The campaign paper on the judiciary that Gingrich boasted of last week is a scary protracted critique of the Supreme Court's 9-0 decision in Cooper v. Aaron (1958). This was a critical desegregation case from Arkansas reaffirming Brown v. Board of Education (1954) and the Court's power under Marbury v. Madison (1803) to declare what the law is for the nation. In what must be seen as a shameless and shameful bid for attention in the Southern states, Gingrich is now effectively saying that racist Governors like Orval Faubus and George Wallace were right in thinking that Brown's historic ruling was nothing more than a suggestion. He is attacking the decision that struck down, once and for all, the doctrines of "interposition" and "nullification" under which racists have rallied since before the Civil War.

When Gingrich was asked last week about the Bush administration Attorneys General attacking his judicial positions, he said he would ask them "first of all, have they studied Jefferson, who in 1802 abolished 18 out of 35 federal judges? Eighteen out of 35 were abolished." The following conversation followed:

KELLY: Something that was highly criticized.

GINGRICH: Not by anybody in power in 1802.

Well, Newt, first of all, the repeal of the Judiciary Act in 1802 got rid of 16 judgeships, not 18, and, second, it was enormously controversial. For example, the Washington Federalist wrote: "The fatal bill is passed. Our Constitution is no more." The New York Post described this non-controversial bill as "the death wound of our glorious Constitution." Third, had he been around then, Gingrich would have certainly been on the other side wailing about attacks on the judges because all of the plutocrats and reactionaries rallied around the courts at that point.

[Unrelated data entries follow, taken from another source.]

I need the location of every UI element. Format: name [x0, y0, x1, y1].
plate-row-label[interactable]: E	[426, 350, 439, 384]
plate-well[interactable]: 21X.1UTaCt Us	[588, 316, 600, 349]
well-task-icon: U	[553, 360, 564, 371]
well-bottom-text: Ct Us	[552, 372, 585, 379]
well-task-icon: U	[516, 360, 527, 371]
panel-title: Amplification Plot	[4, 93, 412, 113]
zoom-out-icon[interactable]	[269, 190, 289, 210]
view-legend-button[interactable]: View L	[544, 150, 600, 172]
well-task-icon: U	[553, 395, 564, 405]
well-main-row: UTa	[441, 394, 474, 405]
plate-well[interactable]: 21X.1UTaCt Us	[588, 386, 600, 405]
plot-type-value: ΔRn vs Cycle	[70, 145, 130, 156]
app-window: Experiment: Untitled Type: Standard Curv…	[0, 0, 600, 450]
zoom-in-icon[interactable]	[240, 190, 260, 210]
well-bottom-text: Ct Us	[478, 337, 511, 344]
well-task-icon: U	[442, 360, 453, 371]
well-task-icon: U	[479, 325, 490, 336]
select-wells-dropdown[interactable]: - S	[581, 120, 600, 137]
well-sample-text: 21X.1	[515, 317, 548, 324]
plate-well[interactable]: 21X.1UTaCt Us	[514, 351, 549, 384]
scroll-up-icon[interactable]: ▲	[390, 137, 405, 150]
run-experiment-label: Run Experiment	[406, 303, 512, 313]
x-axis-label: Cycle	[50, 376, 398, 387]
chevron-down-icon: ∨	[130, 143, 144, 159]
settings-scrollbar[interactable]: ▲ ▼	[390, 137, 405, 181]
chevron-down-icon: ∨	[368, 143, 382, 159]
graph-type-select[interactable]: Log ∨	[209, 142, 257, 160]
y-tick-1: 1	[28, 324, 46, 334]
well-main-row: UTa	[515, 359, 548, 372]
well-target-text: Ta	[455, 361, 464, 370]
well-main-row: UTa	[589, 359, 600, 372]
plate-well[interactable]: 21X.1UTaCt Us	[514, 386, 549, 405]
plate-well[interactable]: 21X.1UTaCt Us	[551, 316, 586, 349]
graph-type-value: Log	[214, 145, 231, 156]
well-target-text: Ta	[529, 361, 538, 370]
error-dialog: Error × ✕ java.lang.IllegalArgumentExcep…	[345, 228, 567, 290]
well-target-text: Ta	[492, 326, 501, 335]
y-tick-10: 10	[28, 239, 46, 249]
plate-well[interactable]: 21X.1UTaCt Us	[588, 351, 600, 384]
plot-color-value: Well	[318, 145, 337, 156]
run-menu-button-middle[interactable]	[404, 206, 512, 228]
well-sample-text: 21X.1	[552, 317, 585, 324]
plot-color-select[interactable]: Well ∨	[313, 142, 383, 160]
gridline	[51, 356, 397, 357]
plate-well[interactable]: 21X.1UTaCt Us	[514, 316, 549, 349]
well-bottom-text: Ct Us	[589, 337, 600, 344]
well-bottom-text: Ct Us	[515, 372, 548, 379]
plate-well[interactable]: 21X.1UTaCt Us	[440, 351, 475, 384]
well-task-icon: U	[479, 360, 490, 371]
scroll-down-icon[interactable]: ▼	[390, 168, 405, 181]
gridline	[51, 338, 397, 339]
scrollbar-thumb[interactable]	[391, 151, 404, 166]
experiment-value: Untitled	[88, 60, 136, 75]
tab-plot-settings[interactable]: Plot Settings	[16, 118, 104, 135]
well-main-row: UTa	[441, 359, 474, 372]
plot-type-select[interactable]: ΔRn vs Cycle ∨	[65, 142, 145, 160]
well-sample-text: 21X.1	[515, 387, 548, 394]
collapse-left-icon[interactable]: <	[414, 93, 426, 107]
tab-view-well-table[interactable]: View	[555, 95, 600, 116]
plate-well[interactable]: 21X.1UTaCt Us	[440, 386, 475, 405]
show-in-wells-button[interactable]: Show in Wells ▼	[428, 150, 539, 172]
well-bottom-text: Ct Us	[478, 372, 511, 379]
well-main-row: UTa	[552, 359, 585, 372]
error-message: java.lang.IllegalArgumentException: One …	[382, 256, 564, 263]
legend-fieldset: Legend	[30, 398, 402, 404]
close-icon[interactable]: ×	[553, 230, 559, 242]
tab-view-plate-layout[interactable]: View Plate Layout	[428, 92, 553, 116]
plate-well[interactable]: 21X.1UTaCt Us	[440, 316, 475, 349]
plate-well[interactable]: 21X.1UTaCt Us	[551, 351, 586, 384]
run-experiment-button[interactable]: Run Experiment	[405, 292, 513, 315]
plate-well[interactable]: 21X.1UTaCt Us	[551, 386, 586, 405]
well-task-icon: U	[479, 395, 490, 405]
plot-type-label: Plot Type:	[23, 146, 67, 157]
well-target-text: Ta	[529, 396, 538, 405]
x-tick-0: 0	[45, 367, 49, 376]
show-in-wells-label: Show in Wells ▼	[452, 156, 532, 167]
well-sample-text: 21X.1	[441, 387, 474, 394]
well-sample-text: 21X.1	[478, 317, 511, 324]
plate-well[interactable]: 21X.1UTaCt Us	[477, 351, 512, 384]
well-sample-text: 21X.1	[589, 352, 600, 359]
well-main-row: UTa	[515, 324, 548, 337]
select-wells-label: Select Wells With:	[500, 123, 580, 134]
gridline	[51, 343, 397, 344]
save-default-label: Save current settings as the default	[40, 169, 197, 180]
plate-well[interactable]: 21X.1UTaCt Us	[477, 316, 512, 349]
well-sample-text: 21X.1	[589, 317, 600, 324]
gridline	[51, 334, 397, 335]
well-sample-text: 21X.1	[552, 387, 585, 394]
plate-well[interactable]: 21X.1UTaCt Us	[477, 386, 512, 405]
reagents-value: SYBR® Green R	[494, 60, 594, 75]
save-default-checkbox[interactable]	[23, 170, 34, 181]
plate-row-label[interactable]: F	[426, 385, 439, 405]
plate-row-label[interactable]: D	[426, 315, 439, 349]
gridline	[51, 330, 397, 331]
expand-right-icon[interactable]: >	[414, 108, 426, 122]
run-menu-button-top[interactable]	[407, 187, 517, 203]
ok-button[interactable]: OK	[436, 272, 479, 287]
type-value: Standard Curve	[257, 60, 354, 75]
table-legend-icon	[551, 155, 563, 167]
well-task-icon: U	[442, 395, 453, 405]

Gingrich went on to say that "Lincoln repudiates the Dred Scott decision in his first inaugural address in 1861 and says, no nine people can make law in this country. That would be the end of our freedom." But, of course, Lincoln always accepted the binding constitutionality of the Dred Scott judgment, which is why the Emancipation Proclamation did not free slaves in states that remained loyal to the union--it was a "war measure" justified only by military necessity and Lincoln felt he had no other authority to free the slaves because of Dred Scott. It is a good thing that Gingrich only pretends to be an historian.

But, lest any of this drive anyone into the arms of Mitt Romney as some kind of moderate alternative to Gingrich on the judiciary, consider that Romney's new constitutional advisor is none other than former Judge Robert Bork, an astounding selection to head up the Governor's legal and constitutional affairs advisory team. Bork is a fiercely pro-corporate, anti-voting rights, anti-choice, anti-feminist, pro-censorship, anti-gay, anti-free speech, anti-separation of church and state, and evolution-denying ideologue who has described the 9th Amendment to the Constitution defending the rights of the people as "an inkblot" and called for allowing Supreme Court constitutional decisions to be overturned by majority vote in Congress as well as a constitutional amendment to deny gay people the right to marry.

Newt Gingrich might be flaunting his disregard for the Constitution most flagrantly, but as a danger to our rights and liberties, he's got nothing on Mitt Romney.